DMO is Navy’s Operational Approach to Winning the High-End Fight at Sea

Vice Adm. Phil Sawyer inspects sailors of the Royal Malaysian Navy in this 2018 photo. U.S. Navy / Mass Communication Specialist 1st Class Chris Krucke

Navy Vice Adm. Phil Sawyer says the Chief of Naval Operation’s Navigation Plan 2020 and the Distributed Maritime Operations (DMO) concept are central for the Navy going forward and for the Navy and Marine Corps team’s ability to conduct enduring sea control and power projection missions.

Speaking at the NDIA Expeditionary Warfare Conference on Feb. 2, Sawyer, the deputy CNO for Operations, Plans and Strategy, said enduring means as a maritime nation, “the sea control and power projection mission hasn’t changed in 200 years, but the way we do it today has.”

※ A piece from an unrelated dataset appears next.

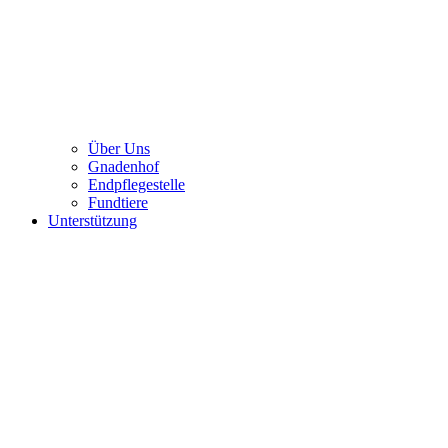
Über Uns
Gnadenhof
Endpflegestelle
Fundtiere
Unterstützung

The Navigation Plan 2020, released last month by CNO Adm. Mike Gilday, and the Tri-Service Maritime Strategy released last year, assert that the U.S. and Navy are “involved in a long-term competition that threatens our security and our way of life.  Russia and China are both undermining the free and open conditions that has enabled the world to largely prosper since the end of World War II.”

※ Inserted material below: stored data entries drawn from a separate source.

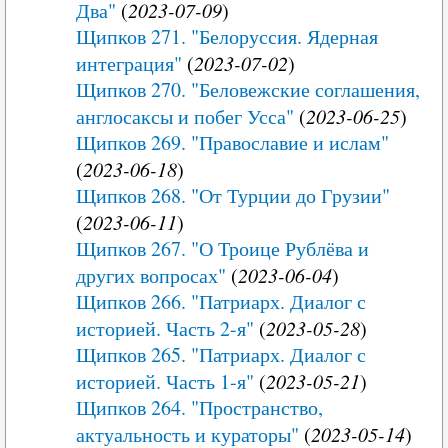
Два"
(
2023-07-09
)
Щипков 271. "Белоруссия. Ядерная
интеграция"
(
2023-07-02
)
Щипков 270. "Беловежские соглашения,
англосаксы и побег Усса"
(
2023-06-25
)
Щипков 269. "Православие и ислам"
(
2023-06-18
)
Щипков 268. "От Турции до Грузии"
(
2023-06-11
)
Щипков 267. "О Троице Рублёва и
других вопросах"
(
2023-06-04
)
Щипков 266. "Патриарх. Диалог с
историей. Часть 2-я"
(
2023-05-28
)
Щипков 265. "Патриарх. Диалог с
историей. Часть 1-я"
(
2023-05-21
)
Щипков 264. "Пространство,
актуальность и кураторы"
(
2023-05-14
)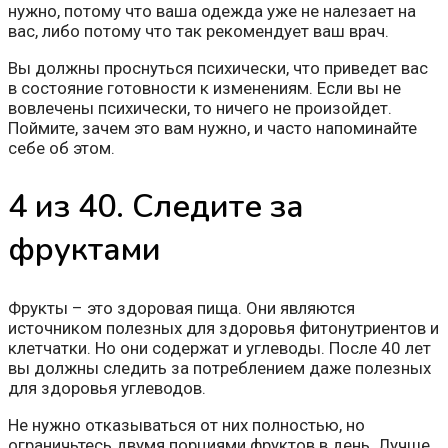
нужно, потому что ваша одежда уже не налезает на
вас, либо потому что так рекомендует ваш врач.
Вы должны проснуться психически, что приведет вас
в состояние готовности к изменениям. Если вы не
вовлечены психически, то ничего не произойдет.
Поймите, зачем это вам нужно, и часто напоминайте
себе об этом.
4 из 40. Следите за
фруктами
Фрукты – это здоровая пища. Они являются
источником полезных для здоровья фитонутриентов и
клетчатки. Но они содержат и углеводы. После 40 лет
вы должны следить за потреблением даже полезных
для здоровья углеводов.
Не нужно отказываться от них полностью, но
ограничьтесь двумя порциями фруктов в день. Лучше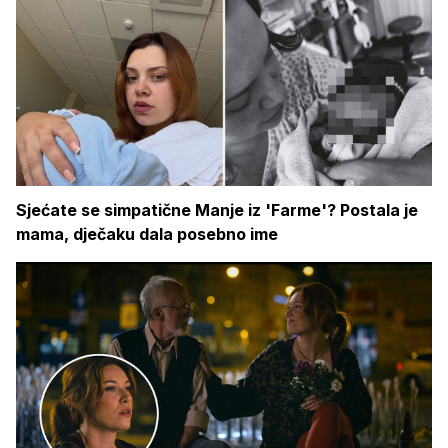
Sjećate se simpatične Manje iz 'Farme'? Postala je
mama, dječaku dala posebno ime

Both countries are attempting to unfairly control sea-based resources, intimidate their neighbors, and both are turning incremental gains into long-term advantages, with Crimea and the South China Sea as examples.

Although we must be clear-eyed about both Russia’s and China’s actions and intentions, Sawyer said China is the long-term strategic threat to the U.S.  “That is not to discount Russia, but it looks like China is our pacing threat.”

“The nation needs a larger hybrid fleet — consisting of manned and unmanned platforms,” Sawyer said  “But, it’s not just the number, but it’s about the composition of the fleet.”

Sawyer said unmanned platforms will play a very important role, from ISR above, on and below the sea, to platforms  that are large weapons batteries to aerial refuelers.

He said it’s easy to fixate on numbers, but the mix is also very important.  “Getting the right mix of platforms is just as important as the total number.”

The Navigation Plan calls for a lethal, better connected fleet — a fleet that is able to deliver synchronized lethal and nonlethal effects across all domains. That includes distributed weapons of increasing range and lethality Hypersonic and directed energy weapons are key R&D efforts for the Navy, he said.

Tying the Navigation Plan to  theme of the NDIA conference, “Distributed Maritime & Expeditionary Operations in a Peer Contested Environment,” Sawyer said, “DMO is principally a warfighting concept. It’s our operational approach to winning the high-end fight at sea.”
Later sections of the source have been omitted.